Circa 32 Millionen Tonnen Rohmilch wurden 2015 in Deutschland produziert. Bei Produktionskosten von rund 40 Cent würden die jetzigen Verluste von zehn bis 15 Cent pro Kilogramm Milliardenschäden ergeben. „Das ist viel Show um Nichts, was Schmidt auf die Bühne brachte. 100 Millionen Euro sind ein Hohn gegenüber unsere milchproduzierenden Betriebe und nur als Sterbebeihilfe geeignet“, moniert Dr. Herz und führt als Beispiel den bayerischen Nachtragshaushalt an, der rund 3,5 Milliarden Euro umfasst. Jeder zehnte Milchbauer würde laut Prognosen bei gleichbleibender Entwicklung und Preissituation seinen Hof 2016 schließen müssen. „Die Folgen für unsere Kulturlandschaft sind unabsehbar und unverantwortbar“, sagt Dr. Herz. „Dauerhafte Niedrigpreise sind eine Katastrophe für die heimische Landwirtschaft sowie den vor- und nachgelagerten gewerblichen Sektor der Agrarwirtschaft.“

Milcherzeuger würden durch die Herstellung von Grundnahrungsmitteln, der Pflege der Kulturlandschaft, der Flächenbewirtschaftung und vor allen Dingen als Teil der regionalen Wertschöpfungsketten einen unverzichtbaren Beitrag zum hiesigen Wirtschaftssystem beisteuern. Herz : „Die Milchwirtschaft ist systemrelevant. Im letzten Jahr entstand den deutschen Milchviehhaltern beispielsweise ein Verlust von rund fünf Milliarden Euro nach Aussagen des Bundesverbandes der Deutschen Milchviehhalter (BDM).“

Diese Umsatzeinbußen bei den Landwirten fehlten der vorgelagerten Versorgungsgüterindustrie wie Traktoren, Futtermittel, Bauindustrie als Umsatz. Bei einer durchschnittlichen Lohnsumme von 40.000 Euro je Arbeitsplatz entspräche dies bundesweit 125.000 Arbeitsplätzen, die somit alleine in der Zulieferindustrie der Landwirtschaft in Gefahr sind, ganz zu schweigen von den Arbeitsplätzen in der Landwirtschaft selbst und den nachgelagerten Wertschöpfungsbereichen der Verarbeitungs- und Handelsstufen.
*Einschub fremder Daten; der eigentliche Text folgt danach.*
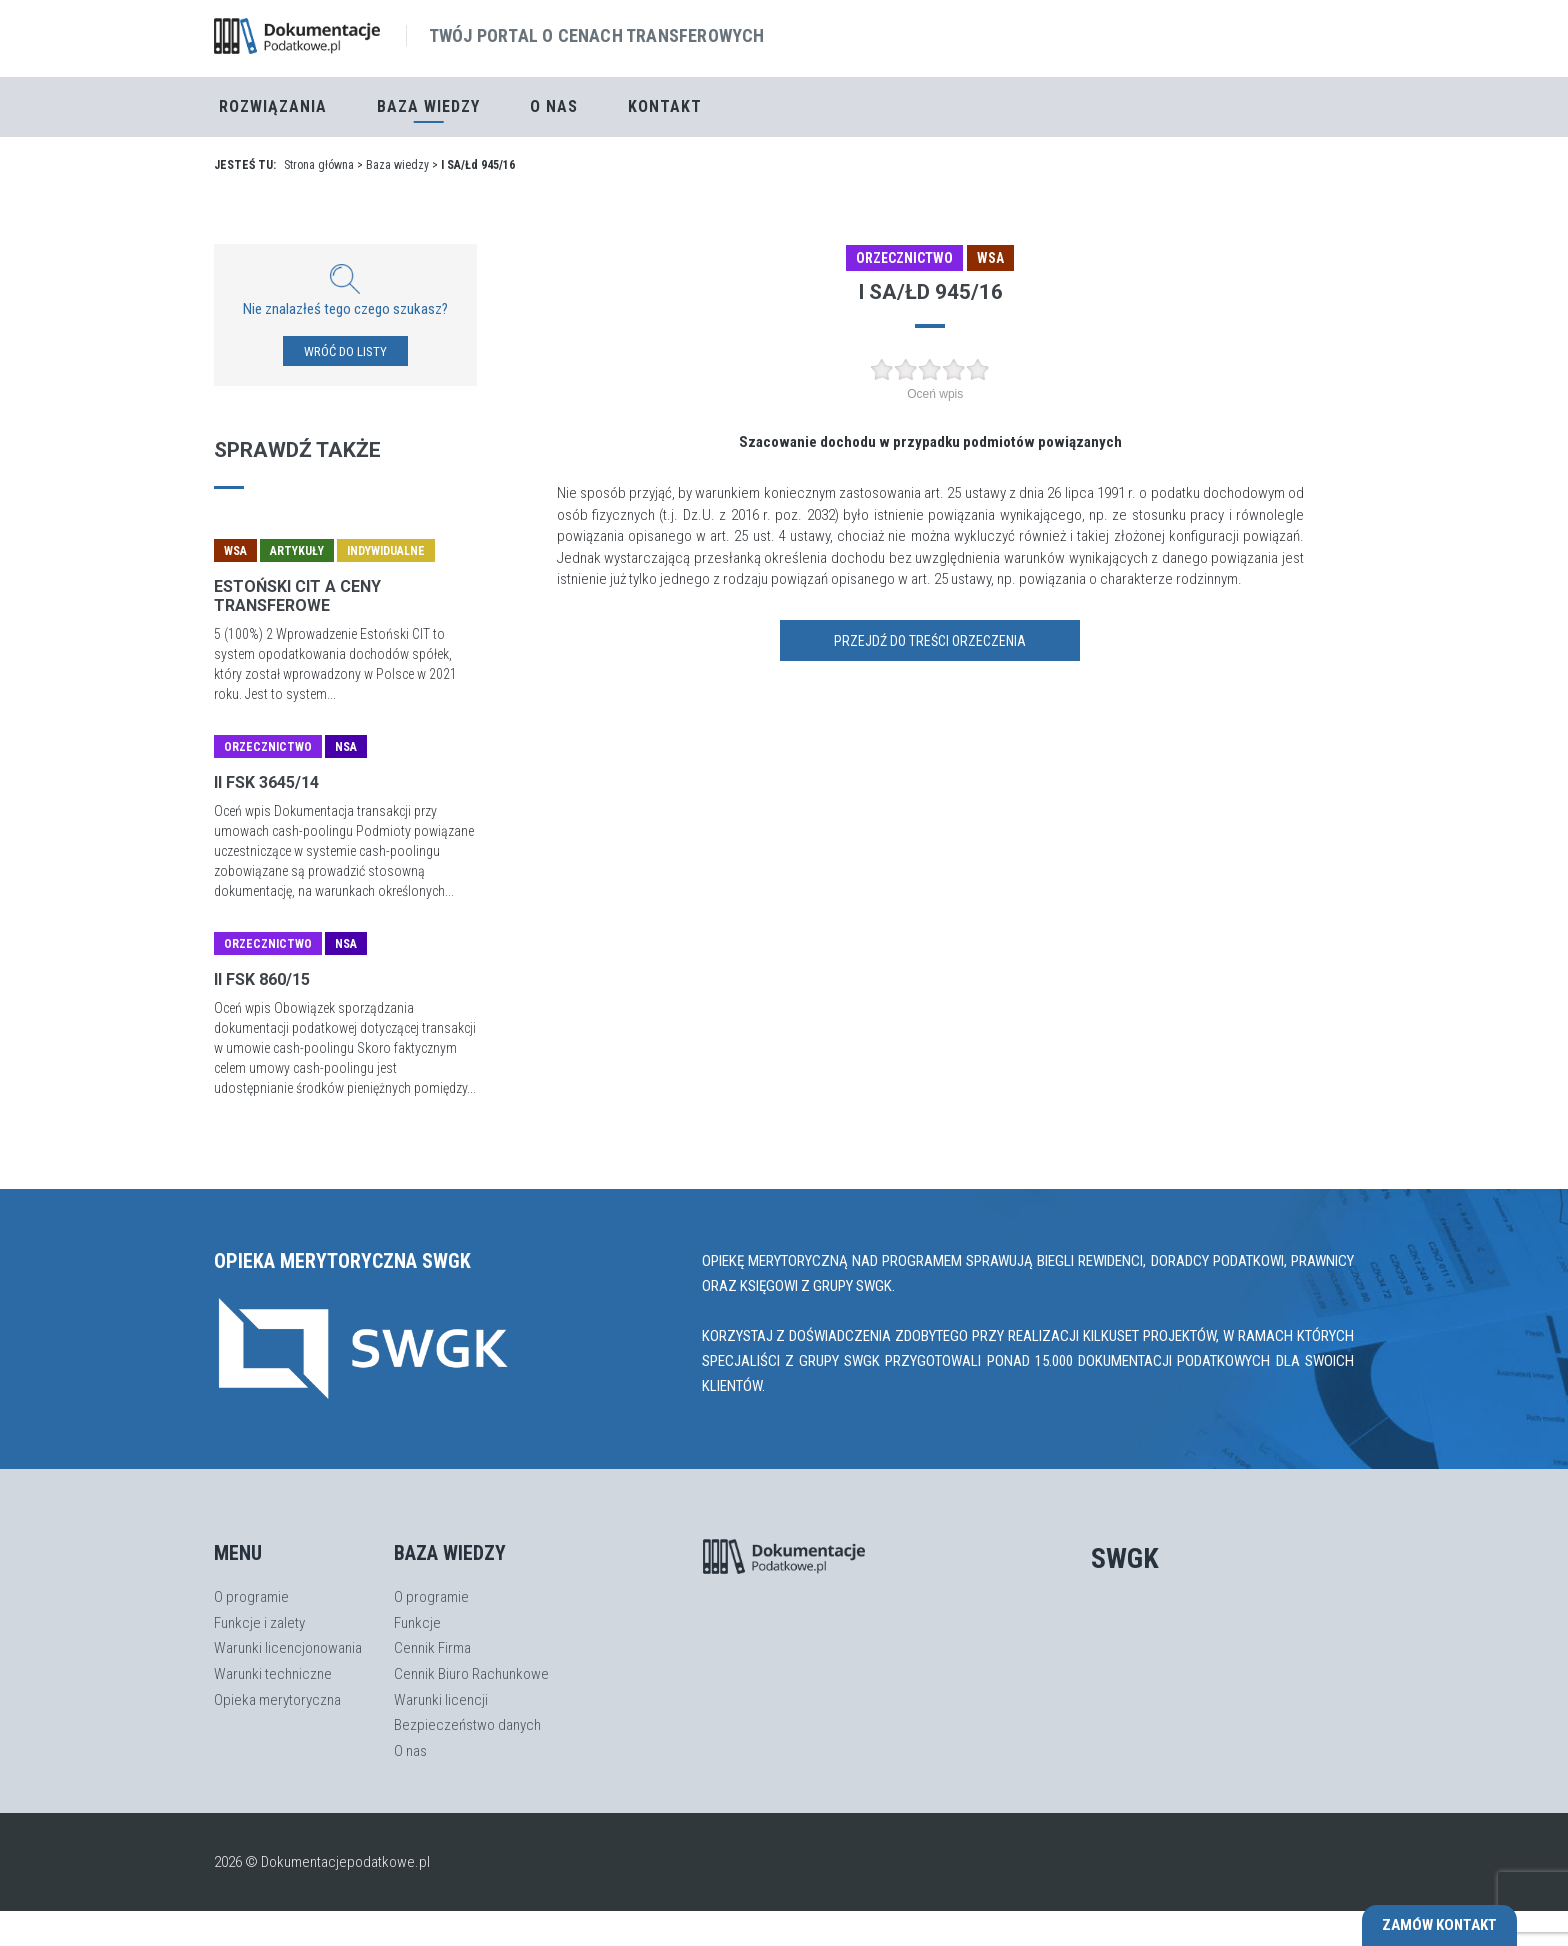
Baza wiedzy (397, 165)
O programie (251, 1597)
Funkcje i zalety (259, 1623)
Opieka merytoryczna (277, 1700)
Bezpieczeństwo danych (467, 1725)
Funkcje (417, 1623)
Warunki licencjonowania (288, 1648)
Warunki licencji (441, 1700)
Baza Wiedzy (428, 106)
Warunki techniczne (273, 1674)
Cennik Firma (432, 1648)
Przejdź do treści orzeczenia (930, 641)
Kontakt (665, 106)
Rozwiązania (273, 106)
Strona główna (319, 165)
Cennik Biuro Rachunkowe (471, 1674)
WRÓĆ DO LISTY (345, 351)
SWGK (1125, 1558)
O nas (554, 106)
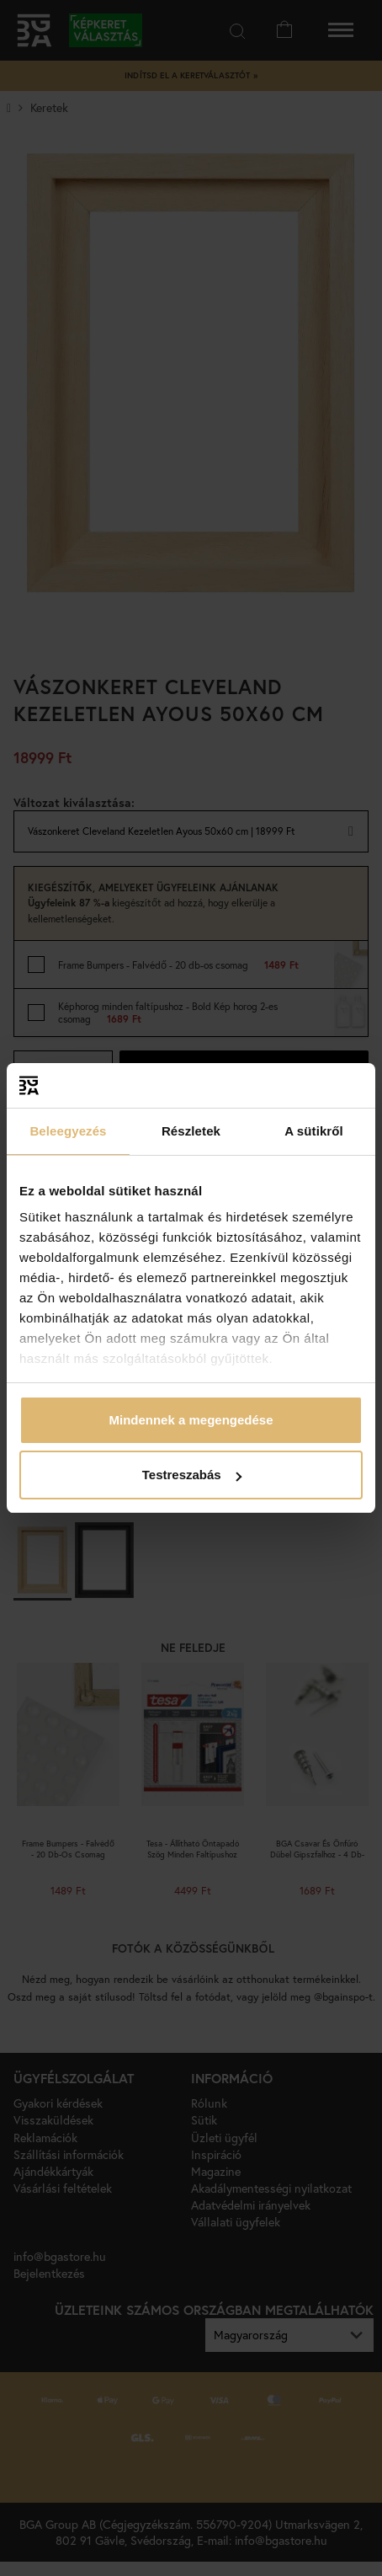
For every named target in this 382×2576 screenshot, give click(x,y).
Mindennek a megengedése (191, 1420)
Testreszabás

„Die Wertschöpfung von einer sechsstelligen Zahl an Arbeitskräften ist zunichte. Jeder siebte Arbeitsplatz ist von der Landwirtschaft hier in Bayern abhängig. Das ist nicht nur Stillstand, das bedeutet Rückschritt“, ärgert sich Leopold Herz, der mit diesem Beispiel verdeutlicht, woran auf den ersten Blick kaum einer denke: Auch Unternehmen, die in erster Linie nicht direkt mit der Nahrungsmittelproduktion in Verbindung gebracht werden, hätten mit den Auswirkungen der niedrigen Milchpreise zu kämpfen. Geld, das die Milcherzeuger aufgrund der katastrophalen Preise nicht einnähmen, fehle auch den lokalen und regionalen Märkten, insbesondere im Handwerk und dem regionalen Mittelstand, so Herz abschließend.